Exercise prompt:
Give back the entries exactly as they read, leaving each image out.

Extracted information:
========================================================================

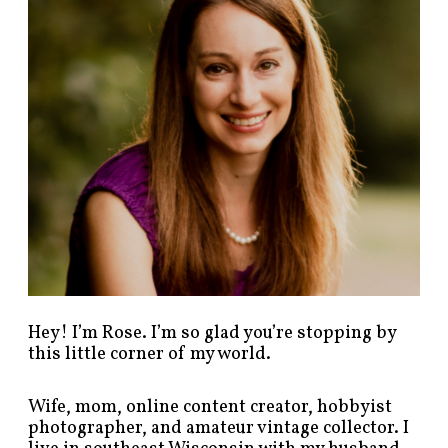
o
s
t
s
b
y
c
a
t
e
g
o
r
y
!
Hey! I’m Rose. I’m so glad you’re stopping by
this little corner of my world.
Wife, mom, online content creator, hobbyist
photographer, and amateur vintage collector. I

========================================================================

Output for this exercise:
o
s
t
s
b
y
c
a
t
e
g
o
r
y
!
Hey! I’m Rose. I’m so glad you’re stopping by
this little corner of my world.
Wife, mom, online content creator, hobbyist
photographer, and amateur vintage collector. I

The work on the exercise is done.